Students were later emailed by Residential Life with a list of appropriate times to come and move their things out of the dorm halls. 

On Friday, March 20, Residential Life sent an email out to pick slot times for students to come to retrieve their things and, if they couldn’t be retrieved, they would be mailed to students.

​Keene State student Cameron Cashman said, “I can’t say I was surprised by this. Maybe coming back after two weeks was wishful thinking.” Cashman continued to say he moved out of The Commons on Monday, March 23, and moving out was smooth because nobody was really in any of the buildings.

 However, Cashman didn’t think the situation was handled correctly. “I was incredibly disappointed with how the entire situation was handled. They were very clear that we were not to return to campus, which was a completely reasonable response given the situation. Then a few days later they tell us we have to come to pick our stuff up or have it packed and shipped, all within a very short and unreasonable time frame. I personally don’t like the thought of having strangers go through my stuff, so that request was silly in my opinion.” 

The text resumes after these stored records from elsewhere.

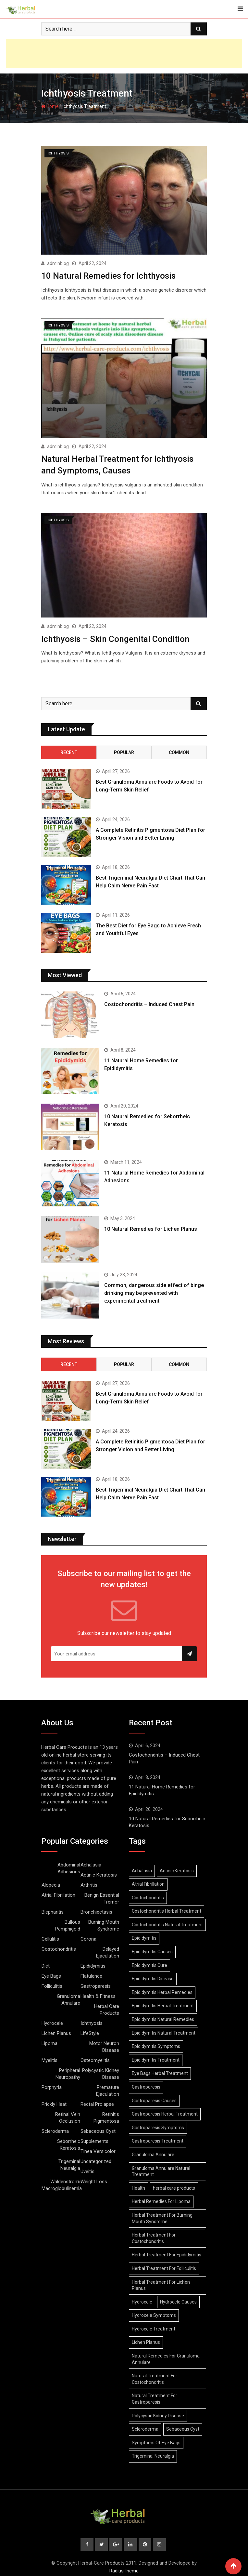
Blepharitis (53, 1910)
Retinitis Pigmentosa (106, 2115)
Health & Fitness (98, 1994)
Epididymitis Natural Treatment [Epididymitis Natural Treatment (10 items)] (163, 2030)
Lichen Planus (56, 2031)
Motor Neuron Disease (104, 2044)
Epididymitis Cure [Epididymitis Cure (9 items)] (149, 1963)
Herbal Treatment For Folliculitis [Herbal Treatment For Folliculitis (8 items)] (164, 2266)
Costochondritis (59, 1947)
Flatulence (91, 1974)
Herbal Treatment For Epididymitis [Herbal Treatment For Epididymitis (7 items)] (166, 2252)
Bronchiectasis (96, 1910)
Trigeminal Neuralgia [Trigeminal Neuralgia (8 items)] (153, 2454)
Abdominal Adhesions (68, 1866)
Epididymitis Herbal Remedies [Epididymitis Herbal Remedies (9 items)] (162, 1990)
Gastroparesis (96, 1984)
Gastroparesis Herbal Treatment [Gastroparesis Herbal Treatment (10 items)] (165, 2112)
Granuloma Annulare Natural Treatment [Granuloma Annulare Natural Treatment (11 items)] (161, 2169)
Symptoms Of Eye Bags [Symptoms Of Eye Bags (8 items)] (156, 2440)
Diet (46, 1964)
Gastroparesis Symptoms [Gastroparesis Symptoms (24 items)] (158, 2125)
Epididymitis (93, 1964)
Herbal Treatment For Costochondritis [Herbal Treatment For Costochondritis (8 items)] (154, 2236)
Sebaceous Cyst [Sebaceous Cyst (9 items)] (182, 2427)
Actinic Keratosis (99, 1873)
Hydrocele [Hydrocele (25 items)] (142, 2299)
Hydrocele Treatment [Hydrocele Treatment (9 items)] (153, 2326)
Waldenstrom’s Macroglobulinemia (62, 2182)
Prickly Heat (54, 2102)
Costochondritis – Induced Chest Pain (149, 1002)
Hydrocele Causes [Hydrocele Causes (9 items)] (178, 2299)
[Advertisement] (124, 53)
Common (179, 750)
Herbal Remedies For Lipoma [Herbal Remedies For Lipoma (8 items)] (161, 2199)
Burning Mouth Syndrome (103, 1923)
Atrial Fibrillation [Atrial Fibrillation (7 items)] (148, 1881)
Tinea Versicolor (98, 2149)
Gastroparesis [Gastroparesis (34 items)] (146, 2084)
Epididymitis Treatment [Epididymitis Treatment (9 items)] (156, 2057)
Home (50, 106)
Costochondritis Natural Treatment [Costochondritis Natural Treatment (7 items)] (167, 1922)
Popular (124, 750)
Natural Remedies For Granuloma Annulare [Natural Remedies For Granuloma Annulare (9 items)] (166, 2357)
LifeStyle (90, 2031)
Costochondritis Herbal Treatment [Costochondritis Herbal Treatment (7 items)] (166, 1909)
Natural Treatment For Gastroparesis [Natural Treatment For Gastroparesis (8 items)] (154, 2397)
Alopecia (51, 1883)
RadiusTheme (124, 2569)
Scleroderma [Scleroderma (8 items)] (145, 2427)
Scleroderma (55, 2129)
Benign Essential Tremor (101, 1896)
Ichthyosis (92, 2021)
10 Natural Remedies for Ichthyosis (108, 275)
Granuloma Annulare (68, 1997)
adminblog (58, 263)
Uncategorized (96, 2159)
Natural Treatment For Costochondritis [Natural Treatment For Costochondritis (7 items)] (154, 2377)
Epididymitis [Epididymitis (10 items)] (144, 1936)
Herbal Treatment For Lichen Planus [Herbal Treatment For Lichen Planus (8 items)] (161, 2283)
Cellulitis (50, 1937)
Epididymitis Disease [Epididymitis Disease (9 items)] (153, 1976)
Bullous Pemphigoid (67, 1923)
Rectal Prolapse (97, 2102)
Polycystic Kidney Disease (100, 2071)
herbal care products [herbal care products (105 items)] (174, 2185)
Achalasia (91, 1863)
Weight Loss (94, 2179)
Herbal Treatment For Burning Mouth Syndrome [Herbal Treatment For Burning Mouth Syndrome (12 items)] (162, 2216)
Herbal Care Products (106, 2007)
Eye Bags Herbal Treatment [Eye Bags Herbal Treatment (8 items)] (160, 2071)
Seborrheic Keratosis (68, 2142)
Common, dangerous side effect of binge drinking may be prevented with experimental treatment (154, 1291)
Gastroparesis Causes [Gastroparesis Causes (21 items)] (154, 2098)
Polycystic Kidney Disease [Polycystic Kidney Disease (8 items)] (158, 2413)
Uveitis (87, 2169)
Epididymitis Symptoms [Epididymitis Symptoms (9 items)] (156, 2044)
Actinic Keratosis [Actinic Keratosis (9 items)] (177, 1868)
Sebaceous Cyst (98, 2129)
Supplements (94, 2139)
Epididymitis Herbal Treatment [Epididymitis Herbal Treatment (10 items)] (163, 2003)
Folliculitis (52, 1984)
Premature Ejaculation (107, 2088)
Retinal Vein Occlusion (67, 2115)
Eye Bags (51, 1974)
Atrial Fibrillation (58, 1893)
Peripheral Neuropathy (68, 2071)
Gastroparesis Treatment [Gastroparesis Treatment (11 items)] (157, 2139)
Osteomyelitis (95, 2058)
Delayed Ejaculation (107, 1950)
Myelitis (49, 2058)
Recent (68, 750)
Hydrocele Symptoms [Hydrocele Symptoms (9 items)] (154, 2313)
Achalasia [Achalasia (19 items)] (142, 1868)
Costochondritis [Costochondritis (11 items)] (148, 1895)
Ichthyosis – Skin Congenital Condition (115, 637)
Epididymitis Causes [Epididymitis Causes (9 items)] (152, 1949)
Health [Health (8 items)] (138, 2185)
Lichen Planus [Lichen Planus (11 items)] (146, 2340)
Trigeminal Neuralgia (69, 2162)
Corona (88, 1937)
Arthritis (89, 1883)
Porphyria (52, 2085)
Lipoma (49, 2041)
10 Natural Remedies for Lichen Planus (150, 1227)
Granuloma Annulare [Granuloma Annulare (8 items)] (153, 2152)
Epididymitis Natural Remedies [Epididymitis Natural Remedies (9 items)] (163, 2017)
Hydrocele (52, 2021)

Cashman also added that he would have brought more of his stuff home if Keene State kept the students more informed.

​Keene state student Kiernan Alati was also displeased with the move-out process. “The process worked, but it seems like it was held together by tape, Alati said. “The process was still being explained as I got there. The plan was sound, but the execution and time frame were flawed. We received two days’ notice and the majority of the days we had to move out were the beginning of online classes, which was already going to be a rough time period and transition for students.” 

Alati was also upset because he loved the Keene State community and could not give a proper goodbye to his friends. “What has upset me the most is how late we were informed of every new development. Many students had already left for spring break and the original plan on whether or not we would be returning to campus was not even in place yet. There should [have been] late-night emails sent out as soon as possible to inform students what was happening. I had professors asking classes how the school had planned to do things because not even they were informed.”

​However, even with all the chaos, some students understood and supported the college’s decision and found the process to be smooth and “seamless.”  Keene State student Theo Avent stated, “I got in and I got out without any trouble. The Res Life staff at the lobby desks were helpful and kind. Even though we had to move out early, it was super easy and I am pleased with how the college handled it.” 

 “It’s important to put the health and safety of the students, faculty and staff above all else,” Avent said. “I want to thank President Treadwell, who has, from the beginning, been frank and open with us about what the college is going to do moving forward. She has kept the education of the students at the forefront of her thinking and decisions she made,” explained Advent.